Exercise data START

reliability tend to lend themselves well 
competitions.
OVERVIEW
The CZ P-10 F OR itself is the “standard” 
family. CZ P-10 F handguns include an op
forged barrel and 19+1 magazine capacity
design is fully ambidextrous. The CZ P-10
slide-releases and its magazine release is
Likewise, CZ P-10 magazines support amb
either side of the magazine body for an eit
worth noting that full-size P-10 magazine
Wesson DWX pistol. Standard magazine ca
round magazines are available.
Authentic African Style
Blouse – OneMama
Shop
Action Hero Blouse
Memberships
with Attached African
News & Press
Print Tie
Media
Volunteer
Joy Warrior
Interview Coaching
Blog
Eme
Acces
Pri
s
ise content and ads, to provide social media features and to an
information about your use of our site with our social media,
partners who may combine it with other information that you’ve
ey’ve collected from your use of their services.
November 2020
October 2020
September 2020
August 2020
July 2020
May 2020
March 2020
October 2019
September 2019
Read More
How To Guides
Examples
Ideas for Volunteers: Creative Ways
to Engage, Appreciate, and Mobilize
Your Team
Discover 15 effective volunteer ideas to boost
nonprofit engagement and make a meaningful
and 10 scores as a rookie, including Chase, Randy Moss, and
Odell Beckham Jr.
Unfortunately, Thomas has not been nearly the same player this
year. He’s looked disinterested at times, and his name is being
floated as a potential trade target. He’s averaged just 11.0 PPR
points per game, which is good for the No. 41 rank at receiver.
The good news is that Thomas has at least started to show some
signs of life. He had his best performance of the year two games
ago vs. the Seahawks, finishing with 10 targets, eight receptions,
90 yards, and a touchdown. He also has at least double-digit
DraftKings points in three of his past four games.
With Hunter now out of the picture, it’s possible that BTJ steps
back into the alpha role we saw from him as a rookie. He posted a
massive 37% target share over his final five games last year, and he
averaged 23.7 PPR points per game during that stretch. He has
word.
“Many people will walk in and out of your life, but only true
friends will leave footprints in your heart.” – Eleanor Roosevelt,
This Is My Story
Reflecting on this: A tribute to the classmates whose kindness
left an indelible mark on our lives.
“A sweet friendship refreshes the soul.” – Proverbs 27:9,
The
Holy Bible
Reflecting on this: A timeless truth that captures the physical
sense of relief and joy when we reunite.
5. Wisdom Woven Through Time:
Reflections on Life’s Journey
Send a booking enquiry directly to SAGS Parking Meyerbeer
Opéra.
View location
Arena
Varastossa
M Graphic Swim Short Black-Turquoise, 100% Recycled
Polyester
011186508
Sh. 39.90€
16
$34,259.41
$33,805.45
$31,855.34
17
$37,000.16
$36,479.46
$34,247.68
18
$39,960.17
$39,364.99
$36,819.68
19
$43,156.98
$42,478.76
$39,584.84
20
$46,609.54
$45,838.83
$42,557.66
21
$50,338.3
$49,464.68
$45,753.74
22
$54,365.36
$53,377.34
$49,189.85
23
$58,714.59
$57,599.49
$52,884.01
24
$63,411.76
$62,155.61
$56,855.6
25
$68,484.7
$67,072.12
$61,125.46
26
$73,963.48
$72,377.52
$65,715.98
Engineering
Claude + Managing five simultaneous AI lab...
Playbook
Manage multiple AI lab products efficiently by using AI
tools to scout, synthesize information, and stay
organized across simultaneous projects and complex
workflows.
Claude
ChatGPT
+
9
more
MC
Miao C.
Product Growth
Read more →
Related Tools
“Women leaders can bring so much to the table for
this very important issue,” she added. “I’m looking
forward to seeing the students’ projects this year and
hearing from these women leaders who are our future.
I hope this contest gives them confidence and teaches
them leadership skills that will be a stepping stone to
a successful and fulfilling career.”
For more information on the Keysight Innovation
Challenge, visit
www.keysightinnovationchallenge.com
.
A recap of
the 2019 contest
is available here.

Exercise data END

In the data above, find each line that has the word "Claude" and copy it out.

→ **Reply to the task**:
Claude + Managing five simultaneous AI lab...
Claude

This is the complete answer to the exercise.